Blended Dynamics and Emergence in Open Quantum Networks
Qinghao Wen, Zihao Ren, Lei Wang, Hyungbo Shim, Guodong Shi
TL;DR
"The Blended Dynamics and Emergence in Open Quantum Networks" addresses how open quantum networks with diffusive couplings exhibit emergent behavior. It extends classical blended dynamics to quantum settings by (i) defining blended reduced-state dynamics for separable Hamiltonian and dissipation and (ii) formulating blended coherent dynamics on the induced graph for inseparable cases, with explicit coupling-gain thresholds $K_c^*$. The main contributions are rigorous results showing convergence to a common equilibrium or common trajectory in the reduced-state case, and orbit attraction to a permutation-invariant subspace in the coherent case, all accompanied by finite-time closeness guarantees to the blended dynamics.
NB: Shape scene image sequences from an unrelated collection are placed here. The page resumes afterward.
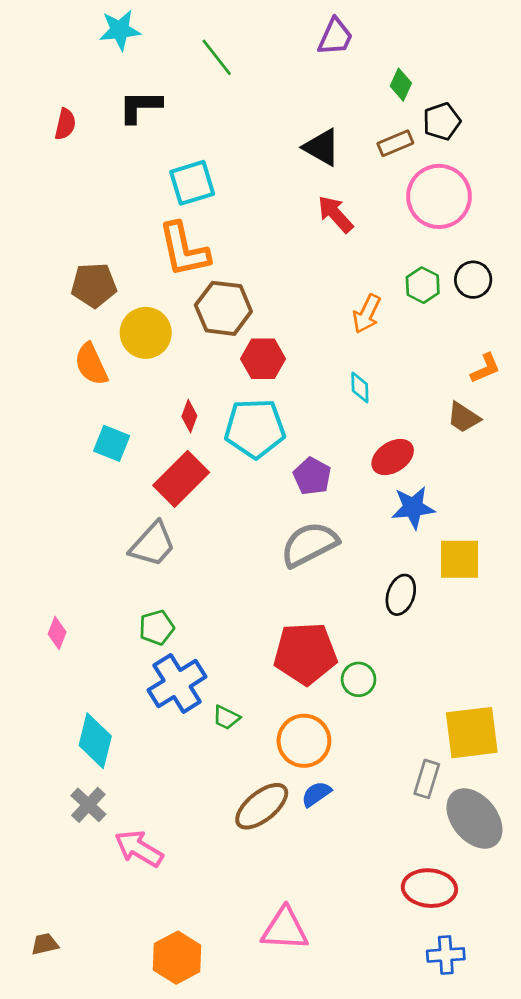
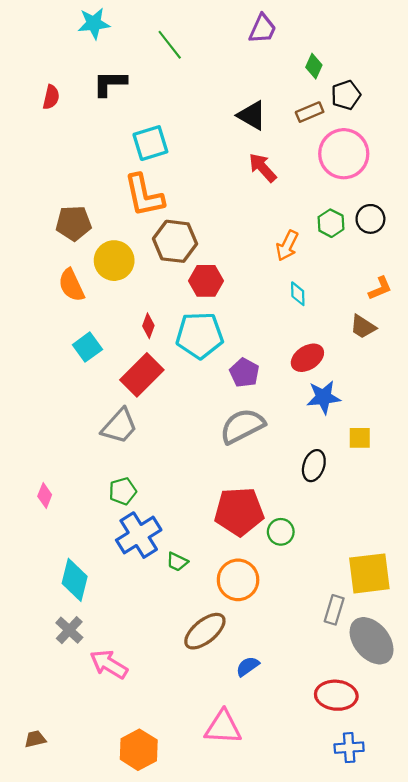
cyan diamond: (360, 387) -> (298, 294), moved
cyan square: (112, 443) -> (87, 347), turned 32
yellow square: (459, 559) -> (360, 438), size x0.7
blue semicircle: (316, 794) -> (248, 666), moved

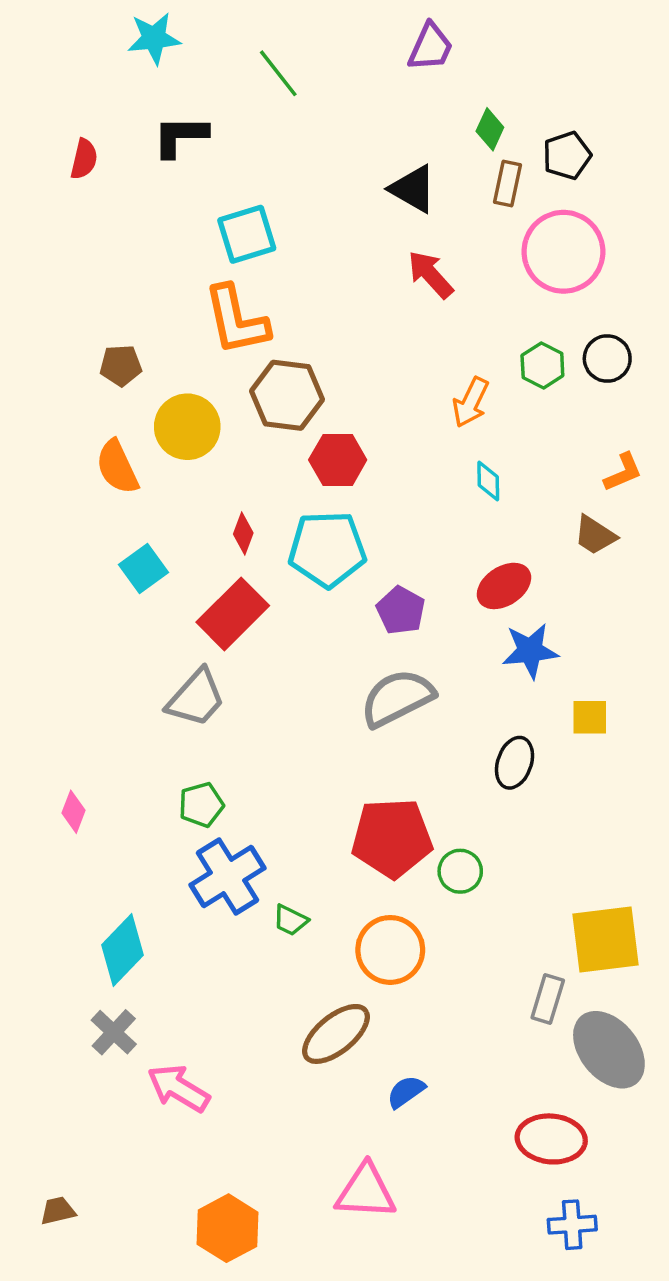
green diamond: (314, 66) -> (490, 129), moved
brown rectangle: (310, 112) -> (507, 184), turned -55
brown pentagon: (74, 223) -> (121, 366), size x0.7
cyan diamond: (75, 580) -> (122, 950), turned 30

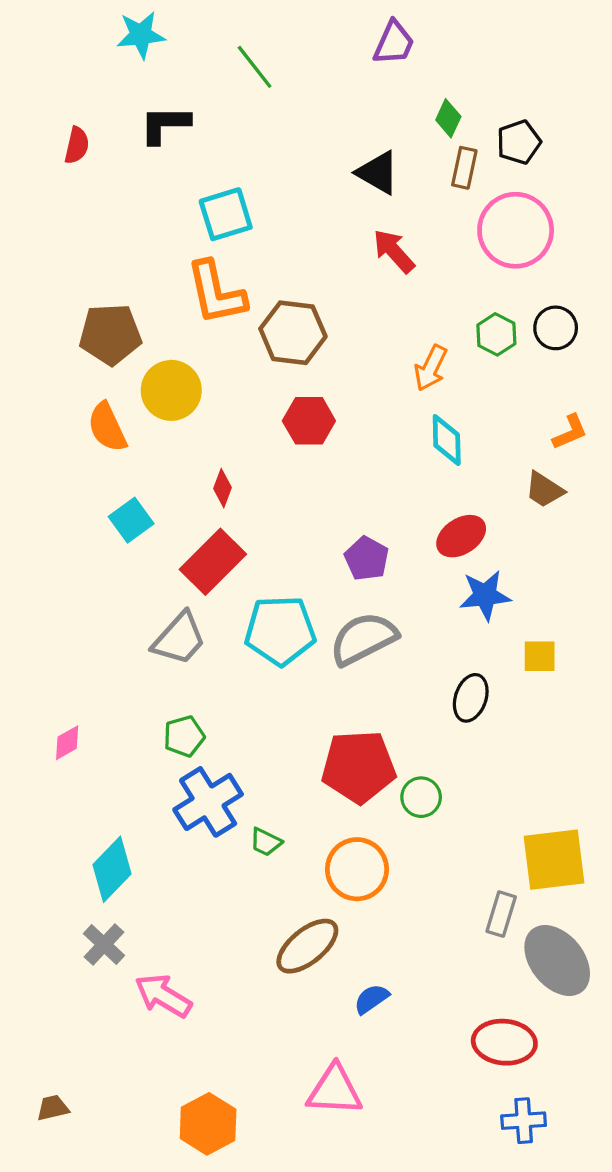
brown pentagon: (121, 366) -> (110, 334), size x1.6
brown hexagon: (287, 395) -> (293, 333), moved
cyan diamond: (488, 481) -> (447, 440), size x1.4
cyan pentagon: (327, 549) -> (280, 631), moved
pink diamond: (74, 812) -> (67, 743), turned 39

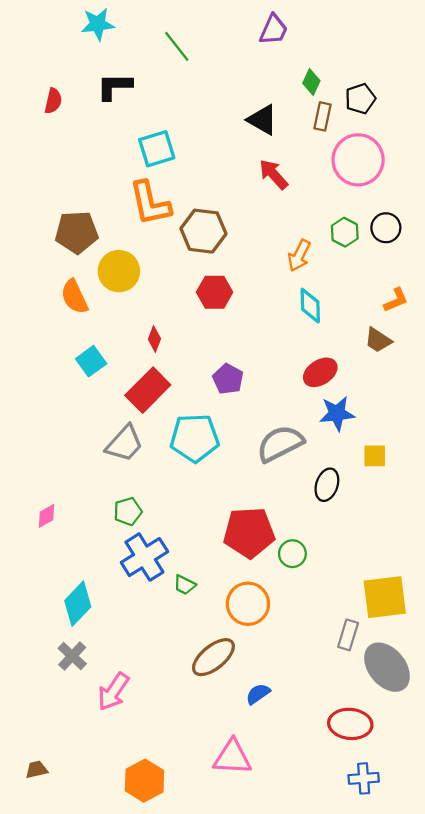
purple pentagon: (367, 559) -> (228, 379), moved
gray semicircle: (363, 639) -> (280, 444), moved
pink arrow: (163, 996) -> (113, 692), turned -87

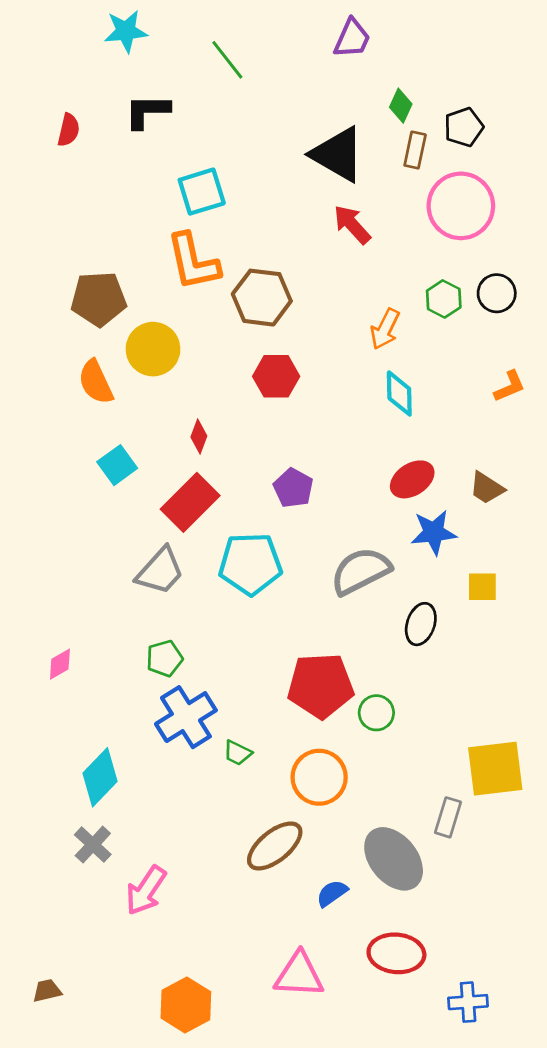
black triangle: (262, 120) -> (338, 154), size x1.4
brown trapezoid: (378, 340) -> (487, 488), moved
gray ellipse: (387, 667) -> (394, 859), moved
red ellipse: (350, 724) -> (396, 953), moved

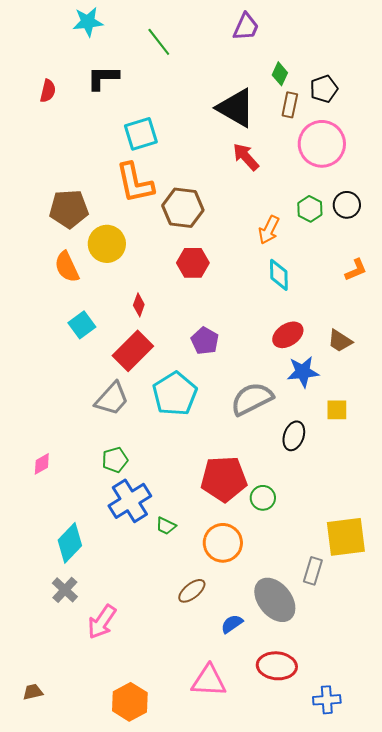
cyan pentagon: (250, 564) -> (175, 394), turned -30
brown ellipse: (275, 846) -> (192, 591), size x0.7

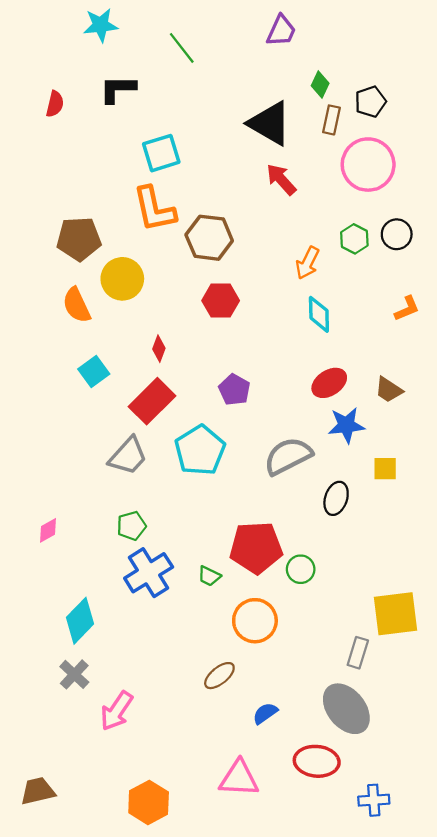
green trapezoid: (166, 526) -> (209, 576), moved
gray ellipse: (275, 600) -> (346, 709), moved
brown trapezoid: (33, 692) -> (38, 791), size x1.5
The framework provides a principled, scalable tool to analyze and design emergent classical and quantum behaviors in diffusive open quantum networks, with numerical validations illustrating the theory.
Abstract
In this paper, we develop a blended dynamics framework for open quantum networks with diffusive couplings. The network consists of qubits interconnected through Hamiltonian couplings, environmental dissipation, and consensus-like diffusive interactions. Such networks commonly arise in spontaneous emission processes and non-Hermitian quantum computing, and their evolution follows a Lindblad master equation. Blended dynamics theory is well established in the classical setting as a tool for analyzing emergent behaviors in heterogeneous networks with diffusive couplings. Its key insight is to blend the local dynamics rather than the trajectories of individual nodes. Perturbation analysis then shows that, under sufficiently strong coupling, all node trajectories tend to stay close to those of the blended system over time. We first show that this theory extends naturally to the reduced-state dynamics of quantum networks, revealing classical-like clustering phenomena in which qubits converge to a shared equilibrium or a common trajectory determined by the quantum blended reduced-state dynamics. We then extend the analysis to qubit coherent states using quantum Laplacians and induced graphs, proving orbit attraction of the network density operator toward the quantum blended coherent dynamics, establishing the emergence of intrinsically quantum and dynamically clustering behaviors. Finally, numerical examples validate the theoretical results.